Pentecostés enseña que el Espíritu es el maestro interior de la Esposa de Cristo y de cada uno de sus hijos. El Espíritu concede el «don sagrado» de la oración a todos los que, como María, Madre de la Iglesia, lo imploran de todo corazón. Por la oración aprendemos «a descubrir a Dios en las criaturas… y a sentir mucho gusto mirando al prójimo especialmente a los pobres».
IV. Ejercicios de piedad mariana
La devoción a la Madre de Jesús, practicada mediante actos de piedad y por la imitación de sus virtudes, arranca de la tradición cristiana. Vicente de Paúl recita diariamente (y aconseja a hacer lo mismo) el Angelus y el Rosario; varias veces durante la jornada se encomienda a la Madre de Dios y Madre nuestra con Salve, Regina y Sancta María, succurre miseris. Estas breves plegarias alimentan el recuerdo y devoción de la Virgen protectora.
El ejercicio del Angelus sumerge a Vicente en la hondura del misterio clave de la Encarnación del Verbo. La recitación del Rosario le enrola pausadamente en los misterios de gozo, dolor y gloria del Salvador y Redentor del mundo. El Rosario, «breviario de los pobres», como él lo llama, o «compendio del Evangelio», como prefieren otros calificarlo, posee una nota trinitaria y cristológica que ha sido puesta de relieve por la encíclica Marialis cultus. La contemplación de la vida y obra de Jesús, acompañada de las tres oraciones más bellas del cristianismo, el Padrenuestro, el Avemaría y el Gloria, mantiene al devoto de María en actitud abierta al Espíritu para seguir dócilmente las huellas del Salvador.

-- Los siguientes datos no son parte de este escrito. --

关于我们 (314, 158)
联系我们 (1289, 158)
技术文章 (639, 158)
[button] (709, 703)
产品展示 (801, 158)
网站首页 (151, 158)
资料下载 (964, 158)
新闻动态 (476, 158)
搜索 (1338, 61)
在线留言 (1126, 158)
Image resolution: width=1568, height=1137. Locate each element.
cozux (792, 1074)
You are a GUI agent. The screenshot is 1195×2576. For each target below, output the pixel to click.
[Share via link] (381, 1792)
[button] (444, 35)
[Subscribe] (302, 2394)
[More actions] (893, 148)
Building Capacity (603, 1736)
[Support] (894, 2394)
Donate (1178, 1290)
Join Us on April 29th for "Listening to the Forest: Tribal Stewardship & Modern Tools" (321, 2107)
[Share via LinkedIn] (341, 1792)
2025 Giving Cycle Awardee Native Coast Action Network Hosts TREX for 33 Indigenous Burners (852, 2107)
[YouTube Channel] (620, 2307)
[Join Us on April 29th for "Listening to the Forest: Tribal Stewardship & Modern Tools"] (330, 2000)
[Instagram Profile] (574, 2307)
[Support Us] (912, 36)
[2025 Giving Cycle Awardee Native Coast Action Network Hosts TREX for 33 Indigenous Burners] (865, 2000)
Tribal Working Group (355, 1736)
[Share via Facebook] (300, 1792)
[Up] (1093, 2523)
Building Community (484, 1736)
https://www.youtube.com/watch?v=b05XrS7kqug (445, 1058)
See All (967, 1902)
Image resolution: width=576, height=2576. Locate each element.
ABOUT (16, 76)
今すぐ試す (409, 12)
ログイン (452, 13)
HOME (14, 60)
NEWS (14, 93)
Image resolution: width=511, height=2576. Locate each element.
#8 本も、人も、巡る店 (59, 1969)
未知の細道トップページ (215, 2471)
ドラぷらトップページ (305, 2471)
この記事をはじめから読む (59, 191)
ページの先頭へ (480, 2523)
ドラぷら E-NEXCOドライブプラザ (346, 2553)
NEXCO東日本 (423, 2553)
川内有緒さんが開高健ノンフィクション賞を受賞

Según la palabra y espíritu de san Vicente, la Virgen María es la mediación para llegar a Jesús. San Bernardo había condensado este pensamiento en la célebre frase: a Jesús por María —ad Iesum per Mariam – fórmula explotada doctrinalmente durante varios siglos. Pero, como enseña la Redemptoris Mater, «si es verdad que el misterio del hombre sólo se esclarece en el misterio del Verbo encarnado, es necesario aplicar este principio de modo muy particular a aquella excepcional hija de las generaciones humanas, a aquella mujer extraordinaria que llegó a ser Madre de Cristo. Sólo en el misterio de Cristo se esclarece plenamente su misterio». Aun suponiendo que esta nueva orientación mariológica no entrara en los cálculos de Vicente de Paúl, es cierto que él vio siempre a María al lado de Jesús. El encuentro con Jesús le ayudó a conocer más a fondo la misión de la mujer «feliz porque creyó», de la cristiana primera y de la discípula más agradecida a la Palabra de Dios.